When I heard about the President’s Academic Showcase, I thought, Why not give it a shot? I pondered a topic, and what kept coming to mind was food. Not just any food, but pap.
In a small but important way, pap played a part in overthrowing apartheid. When Nelson Mandela was doing his underground work, he met with white activists. The whites would bring their food, and Mandela would show up with the chicken and pap his grandmother used to make in the tribal lands where he grew up. While already on the same team, they realized in a more profound way that they were equals because their food wasn’t that different. Ultimately food is about family. Food can even help make a new society.
As I researched pap and the role of food in that era of South Africa’s history, I found myself crying often. I had spent so long feeling ashamed about being a white South African, because of our country’s history of apartheid. But I decided I was done being ashamed, and I was going to write boldly about my experience. I reminded myself that white South Africans also helped to overthrow apartheid.

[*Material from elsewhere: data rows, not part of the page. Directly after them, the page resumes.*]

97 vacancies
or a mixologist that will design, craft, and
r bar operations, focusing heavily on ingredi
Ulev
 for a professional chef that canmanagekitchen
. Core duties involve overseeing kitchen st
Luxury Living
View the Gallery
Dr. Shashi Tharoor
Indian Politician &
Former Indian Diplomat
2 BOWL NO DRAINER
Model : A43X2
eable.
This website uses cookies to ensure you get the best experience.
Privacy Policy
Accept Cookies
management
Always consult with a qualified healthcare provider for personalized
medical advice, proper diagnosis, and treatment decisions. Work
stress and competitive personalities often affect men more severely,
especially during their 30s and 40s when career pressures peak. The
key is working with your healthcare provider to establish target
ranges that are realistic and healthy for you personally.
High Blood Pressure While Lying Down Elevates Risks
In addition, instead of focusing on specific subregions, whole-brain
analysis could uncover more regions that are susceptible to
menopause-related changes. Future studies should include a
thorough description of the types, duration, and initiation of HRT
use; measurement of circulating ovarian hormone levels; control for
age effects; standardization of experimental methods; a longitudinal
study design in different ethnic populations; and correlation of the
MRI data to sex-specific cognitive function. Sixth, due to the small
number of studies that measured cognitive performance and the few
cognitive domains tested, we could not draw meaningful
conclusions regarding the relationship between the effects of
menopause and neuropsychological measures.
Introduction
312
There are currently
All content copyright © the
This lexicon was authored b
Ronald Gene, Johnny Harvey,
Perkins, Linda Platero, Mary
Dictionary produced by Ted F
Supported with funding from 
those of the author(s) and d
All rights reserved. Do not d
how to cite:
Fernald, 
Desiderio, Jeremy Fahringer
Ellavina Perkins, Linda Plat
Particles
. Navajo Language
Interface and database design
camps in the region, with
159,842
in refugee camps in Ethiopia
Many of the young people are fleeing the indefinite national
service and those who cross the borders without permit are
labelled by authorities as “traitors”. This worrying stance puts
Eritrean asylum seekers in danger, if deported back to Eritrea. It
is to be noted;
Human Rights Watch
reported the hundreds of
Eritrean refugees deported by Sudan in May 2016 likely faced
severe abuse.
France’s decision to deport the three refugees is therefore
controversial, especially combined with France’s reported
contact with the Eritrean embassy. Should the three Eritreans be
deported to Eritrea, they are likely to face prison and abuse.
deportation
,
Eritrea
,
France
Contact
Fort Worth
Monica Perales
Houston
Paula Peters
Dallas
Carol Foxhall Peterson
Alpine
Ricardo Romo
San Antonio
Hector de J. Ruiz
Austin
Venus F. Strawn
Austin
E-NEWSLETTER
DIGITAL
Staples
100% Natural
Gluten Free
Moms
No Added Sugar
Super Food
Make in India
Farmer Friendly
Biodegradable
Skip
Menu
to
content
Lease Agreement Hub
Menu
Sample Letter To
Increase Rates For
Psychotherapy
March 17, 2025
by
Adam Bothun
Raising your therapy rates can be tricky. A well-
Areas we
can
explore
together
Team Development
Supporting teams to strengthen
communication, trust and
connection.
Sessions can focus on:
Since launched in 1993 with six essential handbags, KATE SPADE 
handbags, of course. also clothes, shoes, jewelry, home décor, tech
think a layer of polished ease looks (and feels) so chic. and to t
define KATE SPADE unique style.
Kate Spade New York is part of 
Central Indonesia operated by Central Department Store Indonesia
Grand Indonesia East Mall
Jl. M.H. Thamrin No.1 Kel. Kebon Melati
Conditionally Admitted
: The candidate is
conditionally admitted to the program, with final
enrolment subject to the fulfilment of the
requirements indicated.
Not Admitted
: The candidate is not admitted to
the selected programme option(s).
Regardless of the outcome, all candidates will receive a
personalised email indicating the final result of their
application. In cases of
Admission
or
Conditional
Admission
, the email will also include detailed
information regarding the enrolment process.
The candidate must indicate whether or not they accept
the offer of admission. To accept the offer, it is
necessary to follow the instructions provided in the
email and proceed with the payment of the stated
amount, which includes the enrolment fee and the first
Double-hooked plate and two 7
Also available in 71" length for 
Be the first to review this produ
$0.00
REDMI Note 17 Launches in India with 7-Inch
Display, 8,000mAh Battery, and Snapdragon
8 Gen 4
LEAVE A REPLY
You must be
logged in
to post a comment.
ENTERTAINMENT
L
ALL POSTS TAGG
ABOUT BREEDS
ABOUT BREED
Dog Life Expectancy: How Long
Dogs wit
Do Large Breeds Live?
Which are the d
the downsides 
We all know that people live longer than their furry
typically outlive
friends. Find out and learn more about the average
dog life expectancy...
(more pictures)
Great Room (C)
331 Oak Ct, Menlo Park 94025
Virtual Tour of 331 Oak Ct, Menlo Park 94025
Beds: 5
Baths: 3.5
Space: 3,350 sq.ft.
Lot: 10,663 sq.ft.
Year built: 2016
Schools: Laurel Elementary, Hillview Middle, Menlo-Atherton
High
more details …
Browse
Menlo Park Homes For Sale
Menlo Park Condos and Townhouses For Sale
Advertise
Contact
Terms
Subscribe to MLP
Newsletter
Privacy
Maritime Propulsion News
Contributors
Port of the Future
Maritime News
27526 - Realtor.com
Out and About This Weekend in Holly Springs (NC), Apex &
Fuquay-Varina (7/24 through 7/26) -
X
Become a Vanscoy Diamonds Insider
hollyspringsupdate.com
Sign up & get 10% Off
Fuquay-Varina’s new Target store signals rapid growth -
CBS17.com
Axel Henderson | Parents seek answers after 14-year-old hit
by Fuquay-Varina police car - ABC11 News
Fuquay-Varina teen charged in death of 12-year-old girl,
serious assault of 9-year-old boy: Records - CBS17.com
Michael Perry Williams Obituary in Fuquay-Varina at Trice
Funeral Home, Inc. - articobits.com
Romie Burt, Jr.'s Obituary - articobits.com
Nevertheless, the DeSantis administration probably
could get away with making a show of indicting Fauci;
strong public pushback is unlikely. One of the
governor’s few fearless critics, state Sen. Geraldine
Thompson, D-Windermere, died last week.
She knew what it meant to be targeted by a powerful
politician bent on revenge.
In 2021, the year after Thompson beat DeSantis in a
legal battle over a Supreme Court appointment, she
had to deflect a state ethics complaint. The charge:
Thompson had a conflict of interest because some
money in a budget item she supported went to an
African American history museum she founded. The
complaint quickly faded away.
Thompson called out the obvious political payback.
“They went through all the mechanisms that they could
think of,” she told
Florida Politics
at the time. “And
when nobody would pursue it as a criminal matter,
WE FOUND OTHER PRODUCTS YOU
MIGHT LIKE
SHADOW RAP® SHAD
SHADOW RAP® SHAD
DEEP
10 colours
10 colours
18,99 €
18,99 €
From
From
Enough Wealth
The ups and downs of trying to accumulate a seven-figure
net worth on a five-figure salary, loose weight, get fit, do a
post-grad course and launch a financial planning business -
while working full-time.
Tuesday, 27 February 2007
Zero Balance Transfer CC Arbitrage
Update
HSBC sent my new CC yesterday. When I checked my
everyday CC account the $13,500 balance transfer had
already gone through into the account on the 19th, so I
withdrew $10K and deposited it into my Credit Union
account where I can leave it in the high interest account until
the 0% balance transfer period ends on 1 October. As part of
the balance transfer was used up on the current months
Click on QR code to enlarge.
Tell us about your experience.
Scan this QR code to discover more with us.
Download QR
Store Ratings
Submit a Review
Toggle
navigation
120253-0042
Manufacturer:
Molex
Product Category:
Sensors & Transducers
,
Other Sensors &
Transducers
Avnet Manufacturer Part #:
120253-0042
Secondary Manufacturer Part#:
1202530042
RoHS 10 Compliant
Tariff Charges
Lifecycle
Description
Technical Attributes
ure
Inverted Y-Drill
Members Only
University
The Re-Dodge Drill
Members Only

I also noticed that pap had gone from the back of the kitchen to the top of the menu. Pap is now an Instagrammed food—social media is full of pictures of pap, which is served in the finest restaurants. The food I was told I should not eat has become, in some ways, glamorous.
I didn’t win the Showcase. But I did get an invitation to present my work two months ago at a conference in North Carolina where all the other participants had PhDs. These professors from Harvard, MIT and Oxford kept asking me, “What do you teach?” not knowing I was an undergraduate still attending Concordia University Irvine.
That’s what I love about Concordia. The professors are brilliant, and they make room for you to do courageous, ground- breaking things. Like believing you can present a paper at an academic conference as an undergraduate still feeling the effects of chemo-brain.
I also love that my kids love pap. It is part of their childhoods as it was mine. When I invite my daughter and son-in-law for dinner, my daughter insists, “Yes, but only if you make pap.”
“But nobody else eats it,” I protest. “I don’t care,” she says. “You can make something else for the others, but make pap en sous [pap and sauce] for you and me. You and I will eat it.”
Food is family, food is culture, food is life.
My son and daughter have given me so much support as I earn my degree. When I was inaugurated into Omicron Delta Kappa, The National Leadership Honor Society, in April, my Loyola-Marymount-trained lawyer daughter cried and asked, “Mommy, I am so proud of you. Is there any way I can get a Concordia sweatshirt or t-shirt?”
I remain clear of cancer as of two months ago. I’m on my way to getting my English degree and a teaching credential. I may want to be a college professor someday and teach around the world. That’s what Concordia, surviving cancer, and deciding to live courageously do. They make you dream bigger.